6. Wie entsorge ich einen E-Scooter fachgerecht?

E-Scooter sind reguläre Elektroaltgeräte und gehören deshalb nicht in den Hausmüll. Stattdessen sollten sie bei einem Wertstoffhof entsorgt werden, in manchen Kommunen ist auch eine kostenfreie Altgeräteabholung möglich. Größere Elektromärkte nehmen zudem zumindest dann einen alten E-Scooter an, wenn anschließend ein neues Gerät erworben wird.

Wichtig: Wenn möglich, sollten Verbraucher den Akku zuvor herausnehmen. Eine falsche Beseitigung ist nicht nur umweltschädlich, sondern kann auch andere Menschen gefährden, denn Lithium ist sehr leicht brennbar. Achten Sie also auf eine fachgerechte Entsorgung!

Gesetzlich ist ein Lithium-Ionen-Akku als Industriebatterie klassifiziert, Händler von Industriebatterien müssen den Akku deshalb entgeltfrei annehmen. Auch hier gilt zudem: Mit einer Entsorgung bei einem Wertstoffhof können Sie normalerweise nichts falsch machen. Fragen Sie am besten im Vorfeld nach!

7. Wie können E-Scooter sinnvoll in eine grüne Verkehrswelt integriert werden?

Diverse Umfragen zeigen: E-Scooter werden aktuell größtenteils zum Vergnügen verwendet. Im Vordergrund stehen Fahrspaß und Neugierde: 75 Prozent aller Nutzer verwenden Elektroroller in der Freizeit, weitere 12 Prozent schlichtweg zum Ausprobieren. Fahrten zur Arbeit (ca. 3%) oder die Erledigung von Einkäufen (ca. 4%) spielen hingegen nur eine Nebenrolle.

Deswegen reduzieren E-Scooter momentan kaum den CO2-Ausstoß, denn Autofahrten ersetzen sie fast nie. Untersuchungen zeichnen ein eindeutiges Bild – anstatt eines Elektrorollers hätten Nutzer nur in Ausnahmefällen einen Pkw benutzt (ca. 4%). Normalerweise wäre die Wegstrecke nämlich mit ohnehin umweltfreundlichen Mitteln wie dem öffentlichen Personennahverkehr (ca. 27%) oder gar dem Gang zu Fuß (ca. 53%) zurückgelegt worden.
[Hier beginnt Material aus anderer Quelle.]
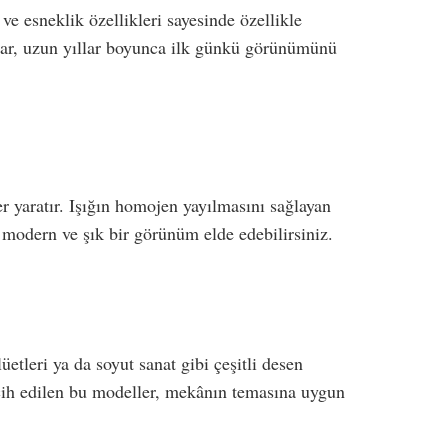
ve esneklik özellikleri sayesinde özellikle
nlar, uzun yıllar boyunca ilk günkü görünümünü
er yaratır. Işığın homojen yayılmasını sağlayan
nda modern ve şık bir görünüm elde edebilirsiniz.
üetleri ya da soyut sanat gibi çeşitli desen
ercih edilen bu modeller, mekânın temasına uygun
Solange Elektroroller also als reines Spaßinstrument gelten, dürfte deren Einfluss auf eine grünere Verkehrswelt überschaubar sein. Das Umweltbundesamt urteilt daher knallhart: „Elektrische Tretroller, wie sie aktuell in Innenstädten zum Verleih angeboten werden, sind zurzeit kein Gewinn für die Umwelt.

Sind E-Scooter also nur eine effektlose Modeerscheinung? Nicht zwangsläufig! Experten betonen: E-Scooter müssen sinnvoll in sogenannte Wegeketten integriert werden, zum Beispiel bei der Bewältigung der „letzten Meile“. Damit sind kleinere Wegstrecken zu Beginn oder zum Ende einer größeren Strecke gemeint, etwa der Weg von Zuhause zum Bahnhof. Anstatt mit dem Auto zu fahren, können Nutzer hierfür in Zukunft idealerweise einen Elektro-Scooter verwenden.

Damit solche E-Mobilität gelingt, bedarf es aber einer besseren Radinfrastruktur und gesonderten Parkräumen. Angeregt wird zudem die vermehrte Einrichtung von „Mobilitätsstationen“ an Bahnhöfen, wo Nutzern verschiedene umweltfreundliche Optionen für die Bewältigung von Kurzstrecken zur Verfügung gestellt werden. So kann langfristig auch dank E-Scootern die Verkehrswende gelingen.